LAGOS, Nigeria (VOICE OF NAIJA) – OpenAI is enhancing ChatGPT with new voice and image capabilities, marking a significant evolution beyond its text-based origins.
Users will now be able to engage in voice conversations with ChatGPT, asking questions or requesting it to generate verbal responses, such as bedtime stories.
Additionally, users can employ image-based prompts, like uploading a picture and asking ChatGPT to explain it or provide instructions.
The voice feature relies on a text-to-speech model capable of producing human-like voices from text and short speech samples.
OpenAI collaborated with established voice actors to create five distinct voices for this feature.
It also employs its Whisper speech recognition system to transcribe verbal input into text.
READ ALSO: ChatGPT For Android Users Set To Launch On Google Store
OpenAI has partnered with Spotify for this initiative, allowing podcasters to translate their shows from English into Spanish, French, or German while maintaining their original voice.
However, access to this technology is not available to the general public and is limited to specific podcasters.
OpenAI acknowledges the potential risks associated with voice synthesis technology, such as impersonation and fraud.
Despite these challenges, the company believes the new voice technology can serve creative and accessibility-focused applications.

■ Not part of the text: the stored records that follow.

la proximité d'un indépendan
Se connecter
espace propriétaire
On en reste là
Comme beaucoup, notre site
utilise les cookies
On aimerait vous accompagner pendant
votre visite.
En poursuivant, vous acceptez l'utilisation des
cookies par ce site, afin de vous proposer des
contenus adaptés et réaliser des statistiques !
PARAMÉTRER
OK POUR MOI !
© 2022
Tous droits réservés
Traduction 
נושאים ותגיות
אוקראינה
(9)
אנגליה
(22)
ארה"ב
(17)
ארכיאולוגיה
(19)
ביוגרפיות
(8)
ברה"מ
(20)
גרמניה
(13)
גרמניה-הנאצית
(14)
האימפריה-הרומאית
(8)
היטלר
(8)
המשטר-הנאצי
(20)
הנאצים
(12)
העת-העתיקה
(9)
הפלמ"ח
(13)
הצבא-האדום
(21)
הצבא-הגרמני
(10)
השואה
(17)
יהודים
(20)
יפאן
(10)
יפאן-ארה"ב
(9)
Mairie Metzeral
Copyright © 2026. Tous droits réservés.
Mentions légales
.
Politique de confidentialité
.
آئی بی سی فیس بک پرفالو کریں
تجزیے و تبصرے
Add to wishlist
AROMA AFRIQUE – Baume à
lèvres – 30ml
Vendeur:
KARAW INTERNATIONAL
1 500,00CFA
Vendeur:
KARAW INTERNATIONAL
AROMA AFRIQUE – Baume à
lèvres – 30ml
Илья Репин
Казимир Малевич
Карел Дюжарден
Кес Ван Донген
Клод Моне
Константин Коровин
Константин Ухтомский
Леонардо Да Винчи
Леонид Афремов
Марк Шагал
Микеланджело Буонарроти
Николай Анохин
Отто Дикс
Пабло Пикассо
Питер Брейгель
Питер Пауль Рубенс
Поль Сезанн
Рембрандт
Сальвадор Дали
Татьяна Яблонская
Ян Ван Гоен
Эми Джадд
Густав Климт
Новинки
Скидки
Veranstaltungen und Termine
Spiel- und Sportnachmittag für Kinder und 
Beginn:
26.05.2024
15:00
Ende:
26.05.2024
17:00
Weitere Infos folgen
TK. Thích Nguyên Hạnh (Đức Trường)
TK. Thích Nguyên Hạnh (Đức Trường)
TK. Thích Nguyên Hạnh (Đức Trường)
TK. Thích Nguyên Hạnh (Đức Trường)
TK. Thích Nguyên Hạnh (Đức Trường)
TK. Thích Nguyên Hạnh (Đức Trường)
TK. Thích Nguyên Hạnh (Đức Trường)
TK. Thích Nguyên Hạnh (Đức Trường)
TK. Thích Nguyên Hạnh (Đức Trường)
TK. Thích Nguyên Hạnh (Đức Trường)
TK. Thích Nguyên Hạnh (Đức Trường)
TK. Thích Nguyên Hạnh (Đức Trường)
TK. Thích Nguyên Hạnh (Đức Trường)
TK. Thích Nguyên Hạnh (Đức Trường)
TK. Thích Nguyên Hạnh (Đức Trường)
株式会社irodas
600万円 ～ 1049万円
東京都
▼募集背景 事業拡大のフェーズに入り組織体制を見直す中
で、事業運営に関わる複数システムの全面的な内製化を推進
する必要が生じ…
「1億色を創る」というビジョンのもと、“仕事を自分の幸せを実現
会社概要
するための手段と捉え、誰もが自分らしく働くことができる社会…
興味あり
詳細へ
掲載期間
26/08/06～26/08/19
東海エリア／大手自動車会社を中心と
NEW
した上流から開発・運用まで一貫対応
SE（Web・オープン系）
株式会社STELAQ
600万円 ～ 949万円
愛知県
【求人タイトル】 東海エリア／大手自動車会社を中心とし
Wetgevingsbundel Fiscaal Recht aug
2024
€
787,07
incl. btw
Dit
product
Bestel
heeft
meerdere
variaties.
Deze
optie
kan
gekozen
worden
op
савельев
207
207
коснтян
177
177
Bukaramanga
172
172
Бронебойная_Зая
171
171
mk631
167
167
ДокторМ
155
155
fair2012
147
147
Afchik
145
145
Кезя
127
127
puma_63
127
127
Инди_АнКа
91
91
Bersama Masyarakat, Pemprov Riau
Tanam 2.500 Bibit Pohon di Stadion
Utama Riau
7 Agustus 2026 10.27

These features will roll out to paying Plus and Enterprise subscribers in the next two weeks.
Users can activate voice capabilities by navigating to the app’s settings menu, selecting “new features,” and opting into voice conversations.
Initially, voice functionality will be available as an opt-in beta on the ChatGPT Android and iOS apps, while image search will be enabled by default across all platforms.